Crossing the path opens the snakes themselves to predation, or at the very least harassment by birds and even humans.

Safely out of the way.

The same feeding behavior attributes applies to water snakes, though the water snake pictured may have already had her first of the season meal.

Northern water snake suns on branch overhanging water in Explore the Wild.

True to the calendar, eastern tiger swallowtails are flying. Look for them flying along streams and rivers, country roads, and open paths here at the museum.

Eastern tiger swallowtail nectars on invasive autumn olive.

Much smaller than any swallowtail, red-banded hairstreaks can sometimes be difficult to locate because of their small size and gray coloration. But once you locate the little lepidopteran and zoom in on it, it’s always a treat. The red-bordered white markings and orange and blue eyespots are a pleasant surprise, even if you’ve seen them many times over.

Tiny but impressive red-banded hairstreak.

Sometimes the markings are missing.

Arrows point to missing portion of hindwing.

If you’ve read this blog before you know there’s a new wood duck nest box in our wetlands. It’s placement was originally conceived to attract hooded mergansers to nest in our pond, though circumstances have never been optimal for that to happen. Mergansers will and do nest in tree cavities as do wood ducks, and therefore artificial cavities like nest boxes.

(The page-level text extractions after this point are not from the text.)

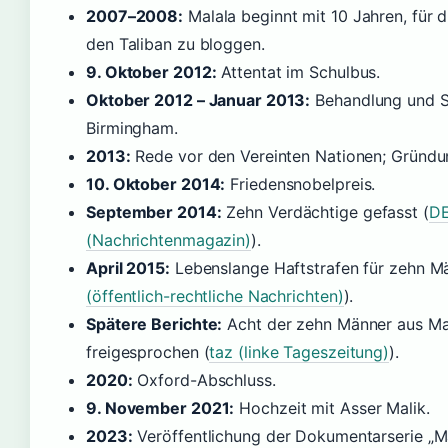
2007–2008:
Malala beginnt mit 10 Jahren, für 
den Taliban zu bloggen.
9. Oktober 2012:
Attentat im Schulbus.
Oktober 2012 – Januar 2013:
Behandlung und Sc
Birmingham.
2013:
Rede vor den Vereinten Nationen; Gründu
10. Oktober 2014:
Friedensnobelpreis.
September 2014:
Zehn Verdächtige gefasst (
DE
(Nachrichtenmagazin)
).
April 2015:
Lebenslange Haftstrafen für zehn M
(öffentlich-rechtliche Nachrichten)
).
Spätere Berichte:
Acht der zehn Männer aus Ma
freigesprochen (
taz (linke Tageszeitung)
).
2020:
Oxford-Abschluss.
9. November 2021:
Hochzeit mit Asser Malik.
2023:
Veröffentlichung der Dokumentarserie „Mal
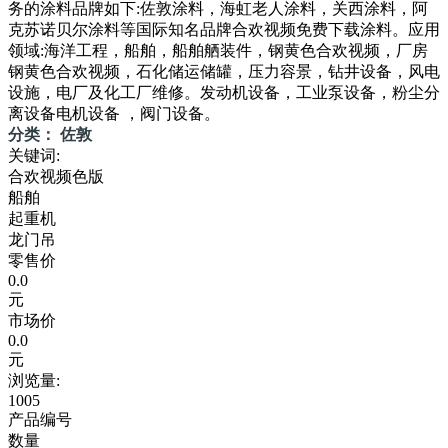
务的涂料品牌如下:佐敦涂料，海虹老人涂料，关西涂料，阿
克苏诺贝尔涂料等国际知名品牌合欢视频免费下载涂料。应用
领域:海洋工程，船舶，船舶舾装件，钢黄色合欢视频，厂房
钢黄色合欢视频，石化储运储罐，压力容景，钻井设备，风电
设施，电厂及化工厂维修。发动机设备，工业泵设备，粉尘分
离设备电机设备 ，阀门设备。
分类： 佐敦
关键词:
合欢视频色版
船舶
起重机
龙门吊
零售价
0.0
元
市场价
0.0
元
浏览量:
1005
产品编号
数量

Wood ducks have used one of our nest boxes in previous years as have great-crested flycatchers, tree swallows and even raccoons. This year tree swallows are again making a go of it. Over the past week the female has been spotted coming and going from the nest box gathering up grasses and other plant fibers to add to her nest. The male mostly waits and watches as the female labors away.

Swallow departs nest box to collect nesting material.
Floating plant platforms in wetlands – swallow’s destination.
Female takes flight back to nest box with grass stems.
She arrives with new material to add to nest as turtle watches.

Tree swallows are just one species of bird prepping a nest at the museum. I spotted, what looked like, two fish crows stripping the bark off a bald cypress tree, apparently to use as nest material.

Crow strips bark from cypress tree.
Crow with mouth full of cypress bark.

Both members of the pair were activity engaged in the gathering of nest material.

The pair of crows worked together.

All of these things and more can be seen out of doors here at the museum. But, you have to be out there to see them!